Scientists map brain circuitry underlying the drive to consume salt

While the average American's high-salt diet has been linked to high blood pressure and cardiovascular disease, the truth is we couldn't live without this once scarce mineral. Salt helps the body balance its water content and plays a critical role in regulating blood pressure and cellular function throughout the body. As salt is lost through excretion and other metabolic processes, hormones are released in response to sodium deficiency. But exactly how these hormones work on the brain to trigger salt-seeking and salt-consuming behavior has remained a mystery.

Now, a team of scientists in the Division of Endocrinology, Diabetes, and Metabolism at Beth Israel Deaconess Medical Center (BIDMC), have shed new light on the process. In research published today in the journal Neuron, a team of scientists working in the lab of Bradford Lowell, MD, PhD, identified the sub-population of neurons that respond to the body's sodium deficiency and mapped the brain circuitry underlying the drive to consume salt.
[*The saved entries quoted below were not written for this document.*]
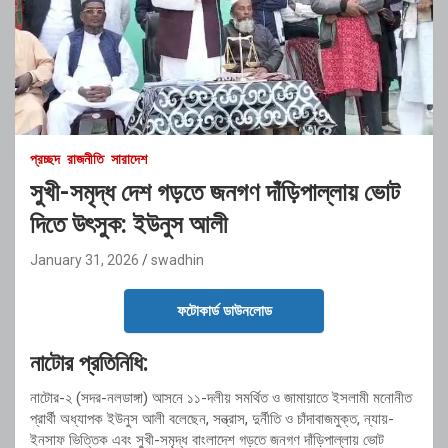
প্রচ্ছদ
রাজনীতি
সারাদেশ
সুখী-সমৃদ্ধ দেশ গড়তে জনগণ দাঁড়িপাল্লায় ভোট
দিতে উৎসুক: ইউনুস আলী
January 31, 2026
swadhin
ফটোকার্ড ডাউনলোড
নাটোর প্রতিনিধি:
নাটোর-২ (সদর-নলডাঙ্গা) আসনে ১১-দলীয় সমর্থিত ও জামায়াতে ইসলামী মনোনীত
প্রার্থী অধ্যাপক ইউনুস আলী বলেছেন, সন্ত্রাস, দুর্নীতি ও চাঁদাবাজমুক্ত, ন্যায়-
ইনসাফ ভিত্তিক এবং সুখী-সমৃদ্ধ বাংলাদেশ গড়তে জনগণ দাঁড়িপাল্লায় ভোট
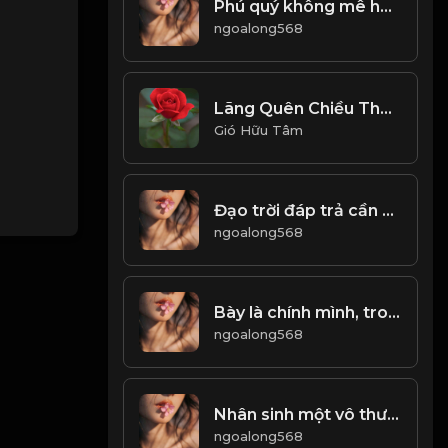
Phú quý không mê hoặc, bần tiện chẳng đổi thay! & Đạo
ngoalong568
Lãng Quên Chiều Thu (Tui Hát) 周華健_1767946641396
Gió Hữu Tâm
Đạo trời đáp trả cần cù! Đạo
ngoalong568
Bày là chính mình, trong cõi nhân sinh! Đạo
ngoalong568
Nhân sinh một vô thường...! Đạo
ngoalong568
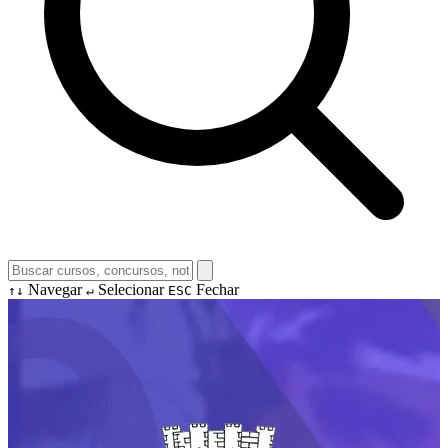
Navegar
Selecionar
Fechar
↑↓
↵
ESC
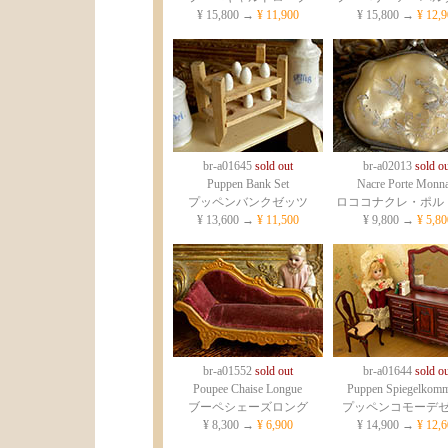
¥ 15,800 →
¥ 11,900
¥ 15,800 →
¥ 12,9
br-a01645
sold out
br-a02013
sold ou
Puppen Bank Set
Nacre Porte Monna
プッペンバンクゼッツ
ロココナクレ・ポル
¥ 13,600 →
¥ 11,500
¥ 9,800 →
¥ 5,80
br-a01552
sold out
br-a01644
sold ou
Poupee Chaise Longue
Puppen Spiegelkom
ブーペシェーズロング
プッペンコモーデ
¥ 8,300 →
¥ 6,900
¥ 14,900 →
¥ 12,6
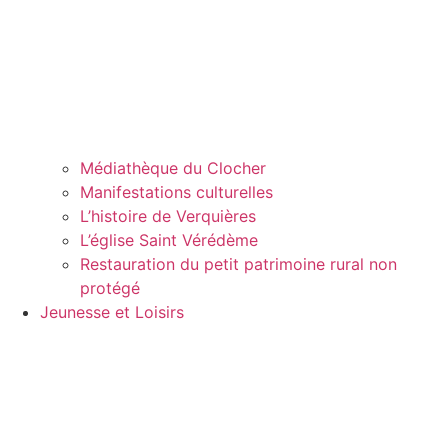
Médiathèque du Clocher
Manifestations culturelles
L’histoire de Verquières
L’église Saint Vérédème
Restauration du petit patrimoine rural non
protégé
Jeunesse et Loisirs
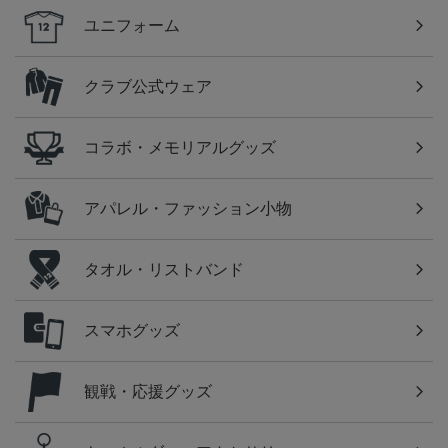
ユニフォーム
クラブ公式ウェア
コラボ・メモリアルグッズ
アパレル・ファッション小物
タオル・リストバンド
スマホグッズ
観戦・応援グッズ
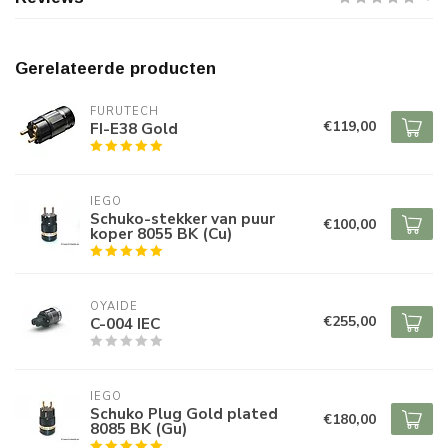
Gerelateerde producten
FURUTECH
€119,00
FI-E38 Gold
IEGO
Schuko-stekker van puur
€100,00
koper 8055 BK (Cu)
OYAIDE
€255,00
C-004 IEC
IEGO
Schuko Plug Gold plated
€180,00
8085 BK (Gu)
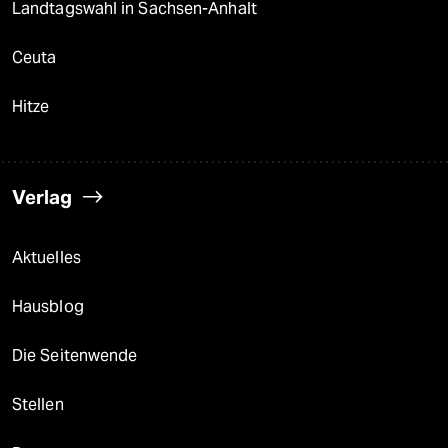
Landtagswahl in Sachsen-Anhalt
Ceuta
Hitze
Verlag
Aktuelles
Hausblog
Die Seitenwende
Stellen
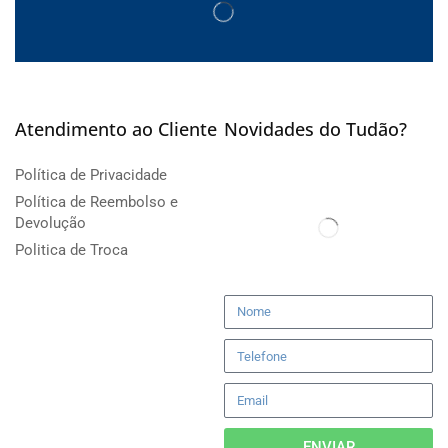
Atendimento ao Cliente
Novidades do Tudão?
Política de Privacidade
Política de Reembolso e
Devolução
Politica de Troca
ENVIAR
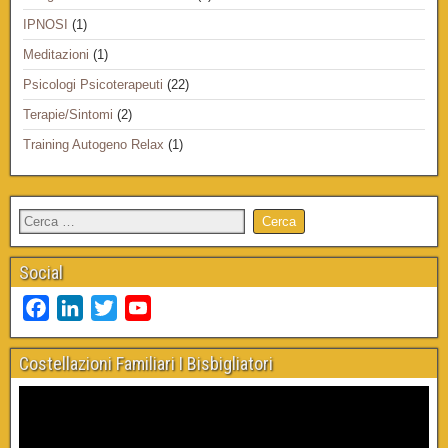
IPNOSI
(1)
Meditazioni
(1)
Psicologi Psicoterapeuti
(22)
Terapie/Sintomi
(2)
Training Autogeno Relax
(1)
Social
F
L
T
Y
a
i
w
o
c
n
i
u
Costellazioni Familiari I Bisbigliatori
e
k
t
T
b
e
t
u
o
d
e
b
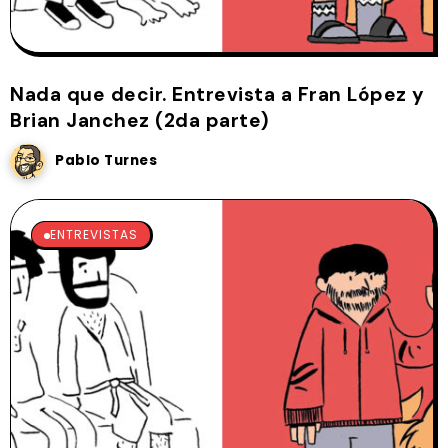
Nada que decir. Entrevista a Fran López y
Brian Janchez (2da parte)
Pablo Turnes
ENTREVISTAS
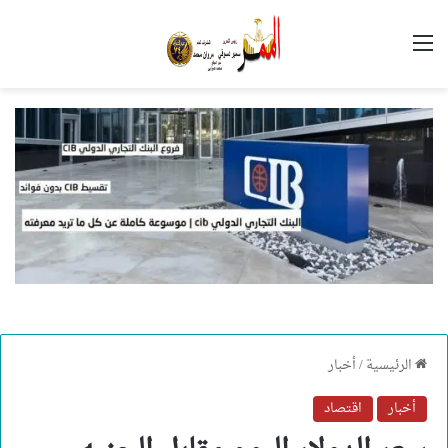
القائمة
الرئيسية
/
أخبار
أخبار
اقتصاد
"We identified a specific circuit in the brain that detects sodium deficiency and drives an appetite specific for sodium to correct the deficiency," said co-first author Jon M. Resch, PhD, a post-doctoral fellow in Lowell's lab. "In addition, this work establishes that sodium ingestion is tightly regulated by the brain, and dysfunction in these neurons could lead to over- or under consumption of sodium, which could lead to stress on the cardiovascular system over time."

The team focused on a subset of neurons -- known as NTSHSD2 -- discovered a decade ago by co-corresponding author, Joel Geerling, MD, PhD, formerly of BIDMC and now assistant professor in the Department of Neurology at Carver College of Medicine at the University of Iowa. In a series of experiments in sodium-deficient mice, the researchers demonstrate that sodium deficiency activates these neurons. They also showed that the presence of the hormone aldosterone, which the body releases during sodium deficiency, increases the neurons' response.

"These neurons appear to be highly influenced by these hormones and less so by inputs from other neurons -- though further study is warranted," said Resch. "This is a unique and very unexpected feature of these NTSHSD2 neurons."

The researchers also revealed that NTSHSD2 neurons - located in a part of the brain called the nucleus of the solitary tract -- are not solely responsible for driving the sodium appetite. In experiments using mice not deficient in sodium, artificial activation of NTSHSD2 neurons triggered sodium consumption only when there was also concurrent signaling by angiotensin II, a hormone also released by the body during sodium deficiency. From this, Resch and colleagues concluded that another set of neurons sensitive to angiotensin II likely plays a role in driving sodium appetite.

These neurons have yet to be identified.

The findings demonstrated that only a synergistic relationship between the two distinct sub-populations of neurons that respond to aldosterone and angiotensin II can cause the rapid and robust onset of the sodium appetite seen in the experimentally deficient mice. Resch notes the sodium-appetite circuity he and colleagues have revealed provides a physiological framework for a hypothesis put forth in the early 1980s.

"Several questions remain with regard to how sodium appetite works, but a major one is where ATII is acting in the brain and how the signal works in concert with NTSHSD2 neurons that respond to aldosterone," he said. "We have already begun work to help us close these gaps in our knowledge."